Abstract:
The objective was to develop eperisone HCl sustained-release pellets through extrusion spheronization
technique and to determine the influence of different hydrophobic (polymeric based and wax-based) and hydrophilic
(polymeric based) matrix former on the release of eperisone HCl (BCS class I drug) and on pellet sphericity.
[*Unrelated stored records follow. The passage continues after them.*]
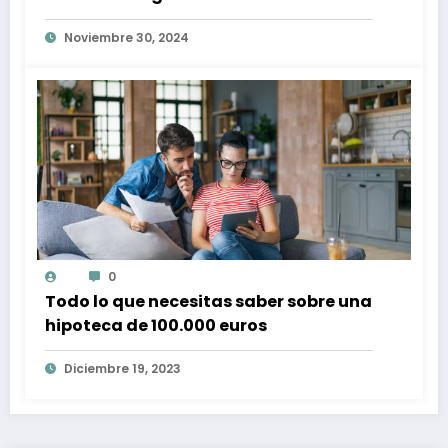
Spotify con conciertos en tu zona
Noviembre 30, 2024
0
Todo lo que necesitas saber sobre una
hipoteca de 100.000 euros
Diciembre 19, 2023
The pellet
formulations consisted of different hydrophobic and hydrophilic matrix formers like HPMC K4M (10-20%) HPMC
K15M (10%), EC (7cps) (10-20%), Carnauba wax (10-20%), Compritol ATO 888 (10-20%), Glyceryl monostearate
(10%), lactose and microcrystalline cellulose. The initial burst release of the drug from matrix pellet formulations was
effectively controlled by coating with 5% EC (ethylcellulose) dispersion. The dissolution profile and drug release
kinetics of coated pellet formulations were determined at both acidic and basic pH medium. SEM (Scanning electron
microscope) technique was used to determine the surface morphology and cross-section of F5 and F7 pellet formulation.
The mechanism of drug release of coated formulation followed non-Fickian diffusion. FTIR spectroscopy was conducted
and no drug and excipients interaction was observed. The results had shown that optimized coated formulation was F5
and F7 which effectively extend the drug release for 12 hours.